There is said to be evidence that North Korea is becoming involved in bitcoin mining. While this would earn the country some bitcoins, mining is becoming ever more expensive as it uses a great deal of power. Perhaps the specialized mining equipment is obtained from China.
North Korea's Reconnaisance General Bureau, that handle cyber operations was estimated in a 2016 reports by the Cyber Policy Centre of the Australian Strategic Policiy Institute to have 6,000 officers. South Korea may see more attacks concentrated on it as it becomes one of the world's busiest trading hubs for cybercurrencies during 2017. FireEye's McNamara said: "As more money goes into cryptocurrency exchanges and more people buy bitcoin and ethereum, exchanges become larger targets for this group,>." So far, only South Korean exchanges have been targeted.
North Korea is no doubt already adapting to continue functioning in spite of sanctions and being frozen out of the international banking system.
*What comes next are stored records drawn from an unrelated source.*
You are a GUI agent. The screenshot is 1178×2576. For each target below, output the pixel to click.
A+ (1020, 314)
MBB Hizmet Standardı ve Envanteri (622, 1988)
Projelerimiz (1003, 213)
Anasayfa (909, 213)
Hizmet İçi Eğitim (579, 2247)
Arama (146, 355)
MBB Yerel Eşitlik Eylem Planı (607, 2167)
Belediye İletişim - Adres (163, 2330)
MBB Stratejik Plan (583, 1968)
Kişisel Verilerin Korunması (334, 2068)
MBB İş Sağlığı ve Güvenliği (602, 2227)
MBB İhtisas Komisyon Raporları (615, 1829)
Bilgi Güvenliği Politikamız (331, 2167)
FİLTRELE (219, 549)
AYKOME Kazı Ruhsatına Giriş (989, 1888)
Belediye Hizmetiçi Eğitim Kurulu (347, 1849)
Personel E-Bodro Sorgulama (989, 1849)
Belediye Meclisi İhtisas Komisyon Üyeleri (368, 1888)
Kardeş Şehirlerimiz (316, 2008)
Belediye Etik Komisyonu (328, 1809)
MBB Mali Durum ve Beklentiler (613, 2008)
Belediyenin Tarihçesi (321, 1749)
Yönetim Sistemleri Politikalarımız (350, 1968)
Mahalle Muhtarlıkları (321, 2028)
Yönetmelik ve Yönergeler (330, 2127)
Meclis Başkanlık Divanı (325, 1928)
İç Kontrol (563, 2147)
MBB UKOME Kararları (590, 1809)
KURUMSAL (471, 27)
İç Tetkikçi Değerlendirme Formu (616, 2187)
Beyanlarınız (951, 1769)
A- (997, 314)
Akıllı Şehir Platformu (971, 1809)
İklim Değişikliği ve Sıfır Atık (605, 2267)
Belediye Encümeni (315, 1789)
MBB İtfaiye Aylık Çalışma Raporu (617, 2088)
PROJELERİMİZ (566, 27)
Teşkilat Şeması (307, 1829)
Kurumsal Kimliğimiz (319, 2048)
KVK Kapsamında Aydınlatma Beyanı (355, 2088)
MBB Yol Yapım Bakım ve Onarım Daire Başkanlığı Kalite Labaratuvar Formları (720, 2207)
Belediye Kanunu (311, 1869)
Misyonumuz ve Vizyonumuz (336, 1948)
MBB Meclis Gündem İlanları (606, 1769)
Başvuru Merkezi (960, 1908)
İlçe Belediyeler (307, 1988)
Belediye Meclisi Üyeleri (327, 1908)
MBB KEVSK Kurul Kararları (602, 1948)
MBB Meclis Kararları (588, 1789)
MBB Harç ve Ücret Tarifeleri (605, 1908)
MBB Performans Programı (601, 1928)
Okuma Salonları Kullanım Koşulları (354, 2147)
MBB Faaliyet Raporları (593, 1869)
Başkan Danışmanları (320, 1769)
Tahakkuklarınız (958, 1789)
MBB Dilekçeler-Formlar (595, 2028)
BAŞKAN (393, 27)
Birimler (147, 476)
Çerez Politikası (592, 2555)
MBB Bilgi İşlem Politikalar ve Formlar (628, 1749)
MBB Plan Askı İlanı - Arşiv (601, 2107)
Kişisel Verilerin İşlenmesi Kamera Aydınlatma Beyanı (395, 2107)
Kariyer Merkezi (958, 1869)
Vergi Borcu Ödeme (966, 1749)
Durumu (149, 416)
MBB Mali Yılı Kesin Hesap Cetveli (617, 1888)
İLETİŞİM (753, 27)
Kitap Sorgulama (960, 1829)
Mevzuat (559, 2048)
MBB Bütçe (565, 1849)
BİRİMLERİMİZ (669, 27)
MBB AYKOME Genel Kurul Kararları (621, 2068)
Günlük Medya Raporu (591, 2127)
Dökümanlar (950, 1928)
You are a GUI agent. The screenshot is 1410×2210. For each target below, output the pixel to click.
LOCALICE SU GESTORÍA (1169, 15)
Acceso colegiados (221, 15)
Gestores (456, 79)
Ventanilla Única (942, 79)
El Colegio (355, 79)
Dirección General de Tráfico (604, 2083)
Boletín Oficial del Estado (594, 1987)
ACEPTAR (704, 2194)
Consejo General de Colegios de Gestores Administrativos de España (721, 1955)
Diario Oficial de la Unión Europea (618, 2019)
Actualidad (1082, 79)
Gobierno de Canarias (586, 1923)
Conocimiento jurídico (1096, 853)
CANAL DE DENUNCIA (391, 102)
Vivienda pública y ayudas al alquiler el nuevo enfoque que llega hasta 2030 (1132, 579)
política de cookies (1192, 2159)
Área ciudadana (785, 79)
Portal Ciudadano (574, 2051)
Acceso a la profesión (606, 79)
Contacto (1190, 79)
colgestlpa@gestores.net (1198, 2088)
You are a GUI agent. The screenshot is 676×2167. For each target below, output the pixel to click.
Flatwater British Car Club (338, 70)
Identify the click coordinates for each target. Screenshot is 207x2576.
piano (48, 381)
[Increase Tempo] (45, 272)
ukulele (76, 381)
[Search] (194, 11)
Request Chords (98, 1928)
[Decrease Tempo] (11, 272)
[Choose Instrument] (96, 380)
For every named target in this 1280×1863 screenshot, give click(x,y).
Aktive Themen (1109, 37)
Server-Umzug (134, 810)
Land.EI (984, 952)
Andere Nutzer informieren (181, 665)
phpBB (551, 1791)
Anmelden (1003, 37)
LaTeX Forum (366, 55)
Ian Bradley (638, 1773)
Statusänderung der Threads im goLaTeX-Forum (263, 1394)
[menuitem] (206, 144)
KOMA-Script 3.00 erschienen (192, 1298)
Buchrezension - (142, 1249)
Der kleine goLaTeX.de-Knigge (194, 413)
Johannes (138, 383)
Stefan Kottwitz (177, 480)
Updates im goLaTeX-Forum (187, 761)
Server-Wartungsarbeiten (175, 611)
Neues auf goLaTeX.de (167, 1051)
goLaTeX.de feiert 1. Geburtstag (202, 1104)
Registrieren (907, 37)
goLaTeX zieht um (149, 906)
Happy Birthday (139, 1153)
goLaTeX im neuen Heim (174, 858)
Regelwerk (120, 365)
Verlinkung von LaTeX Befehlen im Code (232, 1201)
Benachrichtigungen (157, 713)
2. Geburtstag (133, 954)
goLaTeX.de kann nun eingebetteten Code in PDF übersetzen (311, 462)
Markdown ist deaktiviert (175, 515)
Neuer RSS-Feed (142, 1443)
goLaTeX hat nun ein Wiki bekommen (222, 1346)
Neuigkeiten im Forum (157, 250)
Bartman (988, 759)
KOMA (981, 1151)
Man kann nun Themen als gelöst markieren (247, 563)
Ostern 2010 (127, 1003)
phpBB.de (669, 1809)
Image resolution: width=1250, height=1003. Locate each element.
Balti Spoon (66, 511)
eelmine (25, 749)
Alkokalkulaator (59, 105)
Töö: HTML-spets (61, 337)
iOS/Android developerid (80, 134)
It is highly ironic that an authoritarian highly centralized powerful government should come to rely on a decentralized financial system designed to frustrate the financial activities of governments that rely on centralized financial systems. Their centralized global system has enabled them to ban North Korea from global banking. However, the cryptocurrency system, designed with the help of many who are libertarians, has come to North Korea''s rescue.